=== Problem ===
Scan the entries for the word "such". Every line that has it should be copied.

=== Task data ===
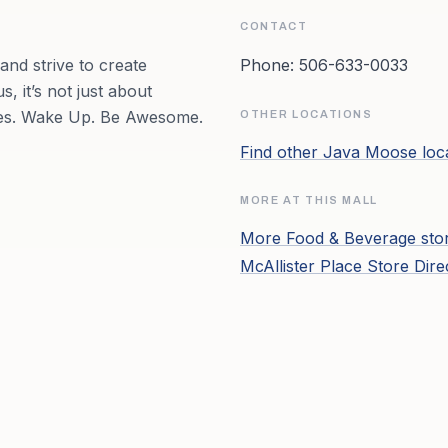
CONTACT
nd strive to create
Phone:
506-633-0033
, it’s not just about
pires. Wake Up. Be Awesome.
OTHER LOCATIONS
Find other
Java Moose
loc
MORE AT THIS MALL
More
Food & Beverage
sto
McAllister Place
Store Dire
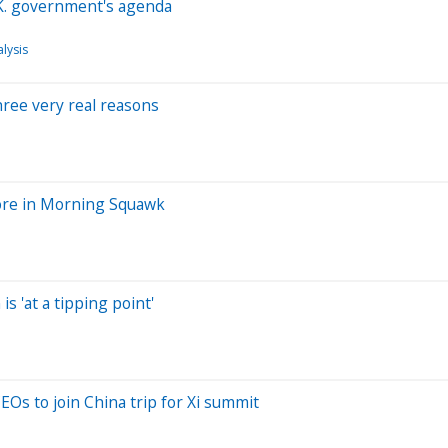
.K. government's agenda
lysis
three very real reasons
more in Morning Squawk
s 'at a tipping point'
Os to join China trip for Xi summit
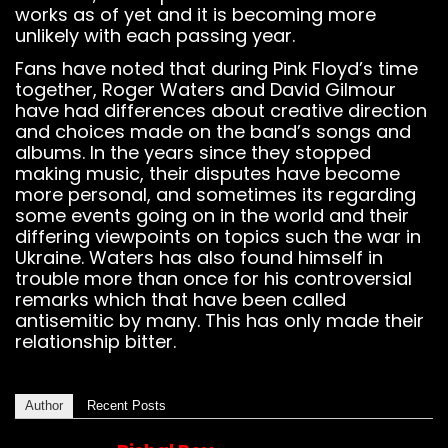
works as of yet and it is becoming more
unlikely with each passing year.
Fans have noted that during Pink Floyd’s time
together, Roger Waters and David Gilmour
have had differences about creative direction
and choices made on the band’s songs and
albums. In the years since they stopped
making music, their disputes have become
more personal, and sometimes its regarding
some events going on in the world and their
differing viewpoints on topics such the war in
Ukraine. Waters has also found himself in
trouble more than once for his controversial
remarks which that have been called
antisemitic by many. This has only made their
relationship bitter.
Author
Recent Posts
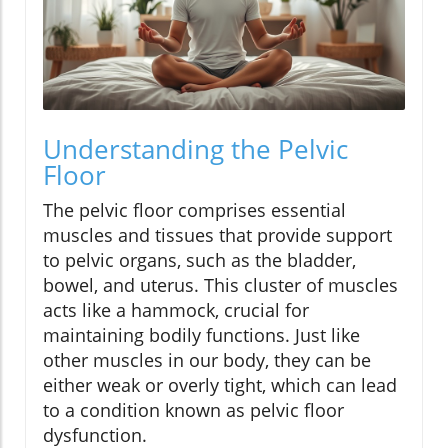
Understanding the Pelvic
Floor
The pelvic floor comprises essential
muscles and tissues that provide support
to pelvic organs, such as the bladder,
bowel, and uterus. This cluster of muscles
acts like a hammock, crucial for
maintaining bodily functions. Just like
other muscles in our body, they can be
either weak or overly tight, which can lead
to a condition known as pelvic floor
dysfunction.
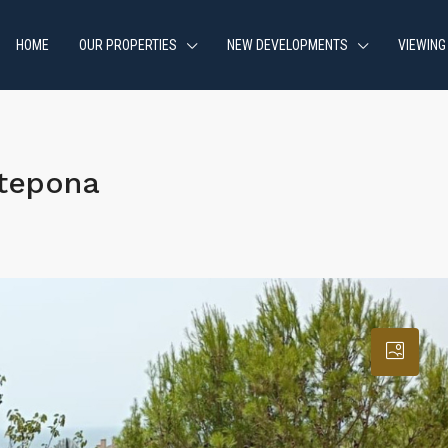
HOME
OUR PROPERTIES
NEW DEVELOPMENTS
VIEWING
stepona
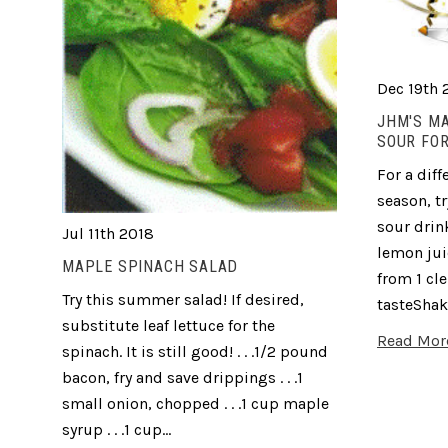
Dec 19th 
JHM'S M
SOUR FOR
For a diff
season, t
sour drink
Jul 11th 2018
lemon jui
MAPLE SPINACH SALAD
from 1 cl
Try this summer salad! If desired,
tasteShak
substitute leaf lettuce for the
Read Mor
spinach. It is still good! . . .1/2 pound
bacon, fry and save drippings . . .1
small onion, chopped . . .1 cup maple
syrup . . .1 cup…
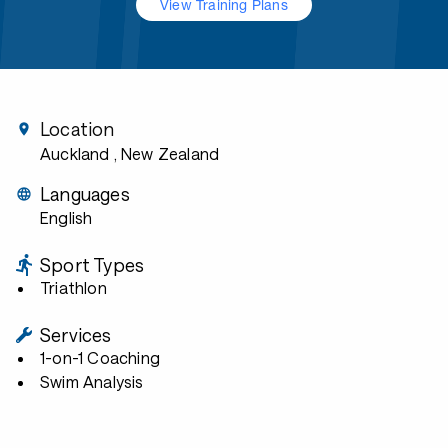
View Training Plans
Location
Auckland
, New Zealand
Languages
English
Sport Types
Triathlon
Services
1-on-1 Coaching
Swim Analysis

=== Answer ===
differing viewpoints on topics such the war in
to pelvic organs, such as the bladder,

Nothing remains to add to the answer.